### WORK TO BE COMPLETED
Take the entries below and print, exactly, the stretch from the line containing "2D/3D Animations" through the line containing "YouTube Monetization", both included.

### MATERIAL TO PROCESS
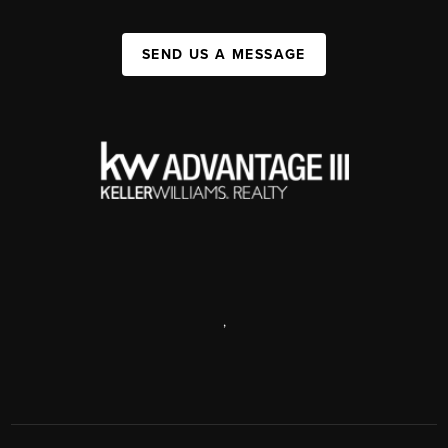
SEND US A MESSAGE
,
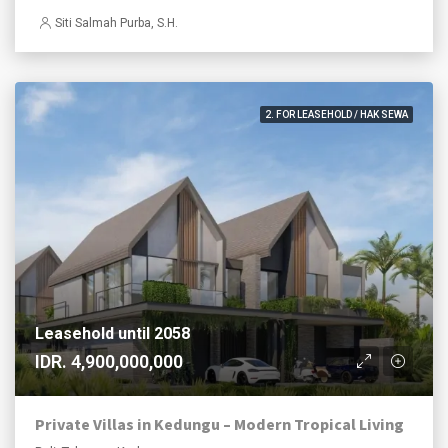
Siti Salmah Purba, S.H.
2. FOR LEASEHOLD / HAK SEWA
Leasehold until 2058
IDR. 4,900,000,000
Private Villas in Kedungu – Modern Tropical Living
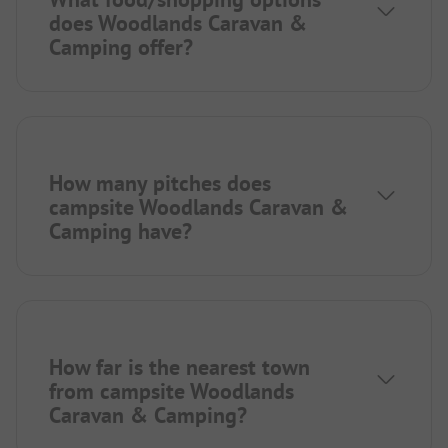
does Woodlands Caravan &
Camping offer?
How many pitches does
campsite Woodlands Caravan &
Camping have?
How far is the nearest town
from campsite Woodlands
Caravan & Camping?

---

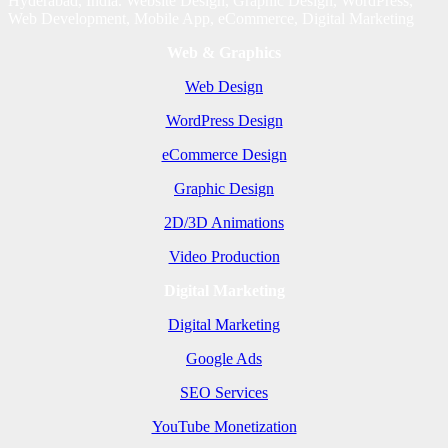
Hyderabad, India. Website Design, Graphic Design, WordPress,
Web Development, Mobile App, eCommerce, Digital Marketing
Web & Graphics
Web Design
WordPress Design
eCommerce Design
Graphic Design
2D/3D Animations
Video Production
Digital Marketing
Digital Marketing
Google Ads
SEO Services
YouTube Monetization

### SOLUTION FOR THIS TASK
2D/3D Animations
Video Production
Digital Marketing
Digital Marketing
Google Ads
SEO Services
YouTube Monetization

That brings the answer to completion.